What This Book Covers
This book is aligned with the revised syllabus of Exam DP-203: Azure Data Engineer Associate Certification and comprises the following chapters:
Chapter 1, Introducing Azure Basics, will introduce you to Azure and explains its capabilities. This is a refresher chapter designed to renew your knowledge of some of the core Azure concepts, including VMs, data storage, compute options, the Azure portal, accounts, and subscriptions. You will be building on top of these technologies in future chapters.
Chapter 2, Implementing a Partition Strategy, will explore the implementation of partition strategies for efficient data management. You will delve into strategies for optimizing analytical workloads through data partitioning and discuss approaches to improve performance for streaming workloads. Additionally, you will examine the utilization of partitioning within Azure Synapse Analytics for enhanced data processing, and identify scenarios where partitioning is necessary in ADLS Gen2 for improved data organization and processing.
Chapter 3, Designing and Implementing the Data Exploration Layer, will focus on creating and executing queries using SQL Serverless and Spark cluster technologies. You will also review database templates in Azure Synapse Analytics and their implementation as part of this exploration. Additionally, you will learn to push new or updated data lineage to Microsoft Purview and explore the importance of searching and browsing metadata in the Microsoft Purview data catalog for effective data management.

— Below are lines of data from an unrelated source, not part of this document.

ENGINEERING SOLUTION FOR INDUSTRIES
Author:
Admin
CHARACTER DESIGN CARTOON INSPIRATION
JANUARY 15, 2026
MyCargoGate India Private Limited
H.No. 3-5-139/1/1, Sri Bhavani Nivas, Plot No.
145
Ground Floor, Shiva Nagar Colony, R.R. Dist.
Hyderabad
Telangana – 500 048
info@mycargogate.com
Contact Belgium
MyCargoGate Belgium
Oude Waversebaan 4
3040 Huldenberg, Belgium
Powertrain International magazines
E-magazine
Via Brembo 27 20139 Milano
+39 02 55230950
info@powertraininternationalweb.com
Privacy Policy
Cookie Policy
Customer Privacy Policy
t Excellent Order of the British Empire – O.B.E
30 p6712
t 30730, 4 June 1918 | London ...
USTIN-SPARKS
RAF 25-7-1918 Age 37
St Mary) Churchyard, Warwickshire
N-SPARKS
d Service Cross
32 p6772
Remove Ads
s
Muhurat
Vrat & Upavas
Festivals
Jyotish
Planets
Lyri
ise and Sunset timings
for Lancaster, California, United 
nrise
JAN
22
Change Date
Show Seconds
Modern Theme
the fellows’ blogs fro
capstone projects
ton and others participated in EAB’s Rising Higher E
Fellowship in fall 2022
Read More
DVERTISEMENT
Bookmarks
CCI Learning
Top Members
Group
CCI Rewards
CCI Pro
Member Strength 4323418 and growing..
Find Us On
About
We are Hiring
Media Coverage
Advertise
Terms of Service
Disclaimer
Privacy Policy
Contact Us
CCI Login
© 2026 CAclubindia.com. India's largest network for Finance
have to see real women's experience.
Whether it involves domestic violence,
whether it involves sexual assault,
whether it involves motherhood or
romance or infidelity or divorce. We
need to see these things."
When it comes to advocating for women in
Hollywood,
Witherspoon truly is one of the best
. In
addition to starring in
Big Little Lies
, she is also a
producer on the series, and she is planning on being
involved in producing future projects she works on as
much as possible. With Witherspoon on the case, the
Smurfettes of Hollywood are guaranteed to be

Chapter 4, Ingesting and Transforming Data, will focus on designing and implementing incremental loads for efficient data ingestion. You will utilize Apache Spark, Transact-SQL (T-SQL) in Azure Synapse Analytics, Stream Analytics, and ADF for data transformations. You will also look into the various aspects of data pipelines, such as cleansing data, parsing data, encoding, and decoding data, and normalizing and denormalizing values. Additionally, you will focus on configuring error handling for transformations, including handling duplicate, missing, and late-arriving data. Finally, you will delve into performing exploratory analysis for effective data analysis.
Chapter 5, Developing a Batch Processing Solution, will utilize a combination of Azure Data Lake Storage, ADB, Azure Synapse Analytics, and ADF. You will use PolyBase to load data into an SQL pool and implement Azure Synapse Link for efficient data loading. Additionally, you will learn how to create and test data pipelines, integrate notebooks, and configure batch retention as part of your data pipeline development. Error handling is examined as well, including managing upserted data, reverting data to a previous state, and configuring exception handling for robust data processing.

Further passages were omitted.